Wilde is too obsessed with a kind of love and beauty that is both divine and formative. He hopes that under the "hypocrisy" of his constant attack on British society, people can become as "ideal" as he; he hopes that his Bosie has not been hurt, To be able to laugh as heartily as he is recklessly mad - young laughter. Robie is more similar to his wife, they are both "quiet" and they don't need his "reform".
Bosie might actually be a little schizophrenic that she doesn't dare to face her feelings. And when Wilde was in prison one day and he needed to take this feeling seriously, it became less pure for him and became a responsibility - it was his willfulness that led Wilde to prison. His feelings require his "dare to face", which is a passion and a challenge for him. Robie is a formal rival in love to him. In his heart, he may not take Robie too seriously. He knows that Wilde loves him.
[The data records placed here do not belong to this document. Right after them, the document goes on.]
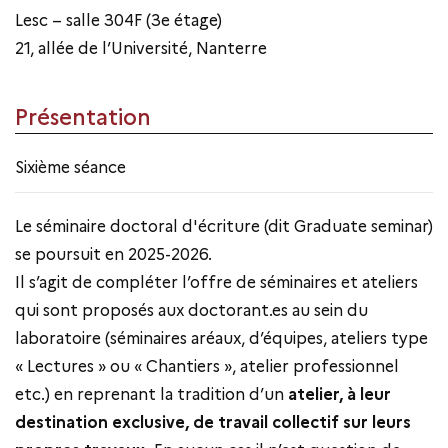
Lesc – salle 304F (3e étage)
21, allée de l’Université, Nanterre
Présentation
Sixième séance
Le séminaire doctoral d'écriture (dit Graduate seminar)
se poursuit en 2025-2026.
Il s’agit de compléter l’offre de séminaires et ateliers
qui sont proposés aux doctorant.es au sein du
laboratoire (séminaires aréaux, d’équipes, ateliers type
« Lectures » ou « Chantiers », atelier professionnel
etc.) en reprenant la tradition d’un
atelier, à leur
destination exclusive, de travail collectif sur leurs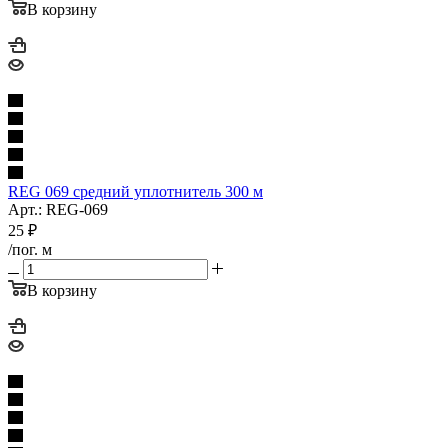
В корзину
REG 069 средний уплотнитель 300 м
Арт.: REG-069
25
₽
/пог. м
В корзину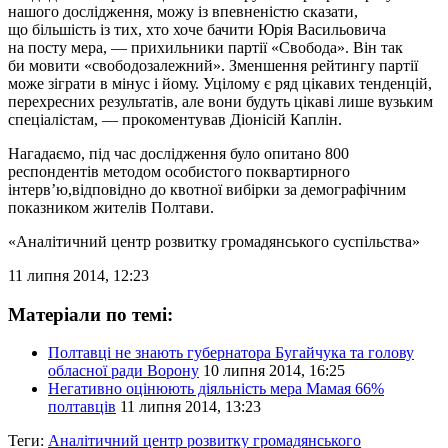
нашого дослідження, можу із впевненістю сказати,
що більшість із тих, хто хоче бачити Юрія Васильовича
на посту мера, — прихильники партії «Свобода». Він так
би мовити «свободозалежний». Зменшення рейтингу партії
може зіграти в мінус і йому. Уцілому є ряд цікавих тенденцій,
перехресних результатів, але вони будуть цікаві лише вузьким
спеціалістам, — прокоментував Діонісій Каплін.
Нагадаємо, під час дослідження було опитано 800
респондентів методом особистого поквартирного
інтерв’ю,відповідно до квотної вибірки за демографічним
показником жителів Полтави.
«Аналітичний центр розвитку громадянського суспільства»
11 липня 2014, 12:23
Матеріали по темі:
Полтавці не знають губернатора Бугайчука та голову
обласної ради Ворону
10 липня 2014, 16:25
Негативно оцінюють діяльність мера Мамая 66%
полтавців
11 липня 2014, 13:23
Теги:
Аналітичний центр розвитку громадянського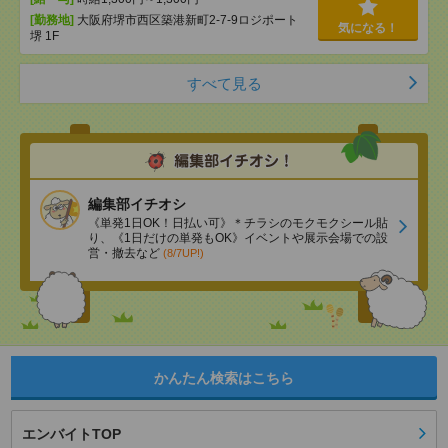
[勤務地]
大阪府堺市西区築港新町2-7-9ロジポート
気になる！
堺 1F
すべて見る
編集部イチオシ
《単発1日OK！日払い可》＊チラシのモクモクシール貼
り、《1日だけの単発もOK》イベントや展示会場での設
営・撤去など
(8/7UP!)
かんたん検索はこちら
エンバイトTOP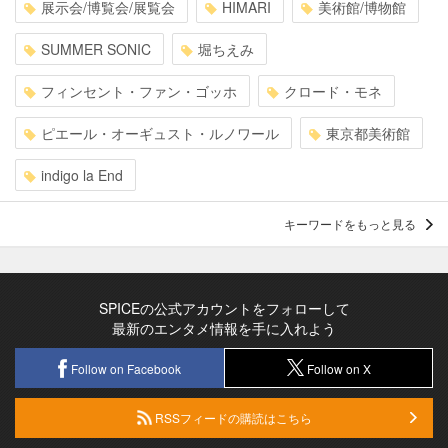
展示会/博覧会/展覧会
HIMARI
美術館/博物館
SUMMER SONIC
堀ちえみ
フィンセント・ファン・ゴッホ
クロード・モネ
ピエール・オーギュスト・ルノワール
東京都美術館
indigo la End
キーワードをもっと見る
SPICEの公式アカウントをフォローして
最新のエンタメ情報を手に入れよう
Follow on Facebook
Follow on X
RSSフィードの購読はこちら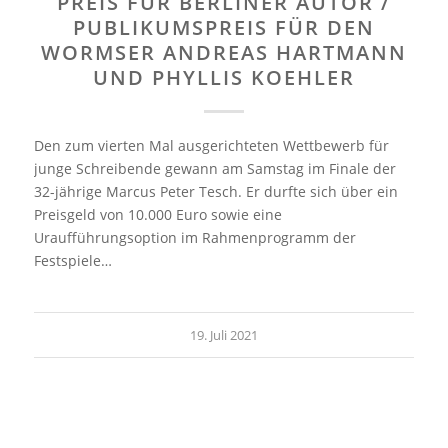
PREIS FÜR BERLINER AUTOR /
PUBLIKUMSPREIS FÜR DEN
WORMSER ANDREAS HARTMANN
UND PHYLLIS KOEHLER
Den zum vierten Mal ausgerichteten Wettbewerb für
junge Schreibende gewann am Samstag im Finale der
32-jährige Marcus Peter Tesch. Er durfte sich über ein
Preisgeld von 10.000 Euro sowie eine
Uraufführungsoption im Rahmenprogramm der
Festspiele…
19. Juli 2021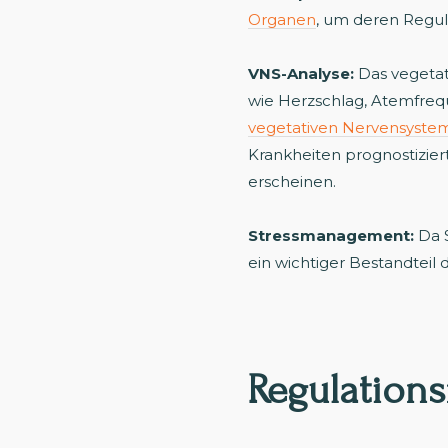
Organen
, um deren Regul
VNS-Analyse:
Das vegetat
wie Herzschlag, Atemfreq
vegetativen Nervensyste
Krankheiten prognostizi
erscheinen.
Stressmanagement:
Da S
ein wichtiger Bestandteil 
Regulations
But the presence of Robie is also necessary, and Bosie needs a "rival" to adjust his feelings for Wilde.
Robie converted to Catholicism when Wilde had another lover. It's a bit of self-imposed confinement, as if it had foreseen Wilde's uninhibited future and the tragic fate he would endure. When it all came true little by little, Robie's guilt grew, and he always felt that he was the one who killed Wilde. In the entanglement of love and self-blame, he chose to be indifferent to life and keep silent about his feelings. He could take off his hat and salute Wilde in the midst of the scolding of the crowd, he could help Wilde collect letters and photos, and he could recite Wilde's poems, but he never expressed his feelings positively.
Robie is like another wilde, more earthly and peaceful, with a lover's heart.
I couldn't help but google it, he was the one who accompanied Wilde to the end. Wilde converted to Catholicism in the last year of his life. Maybe he didn't really believe in some myths like God in heaven, but he must be 200,000 lucky to have Robie with him. Believing what he believed, along with his beliefs, was probably the only thing he could do for Robie.
Of course, there are adaptations in the movie, but the script and actors' performance of Robie's role is enough to let me know the most kind part of this person, and the best supporting actor must be awarded to him. The final subtitle of the movie says that Robie was buried in Wilde's tomb after his death. I don't know if it was the one from Lachaise Cemetery. Could the "lady" who donated the tomb be him?
The countless kisses on Wilde's tombstone should be dedicated to the person who loved him all his life.

View more about Wilde reviews

Extended Reading

Wilde quotes

  • Oscar Wilde: What a wonderfully wicked life you lead, you boys.

  • Constance Lloyd Wilde: People have never understood the courage he needed to be himself.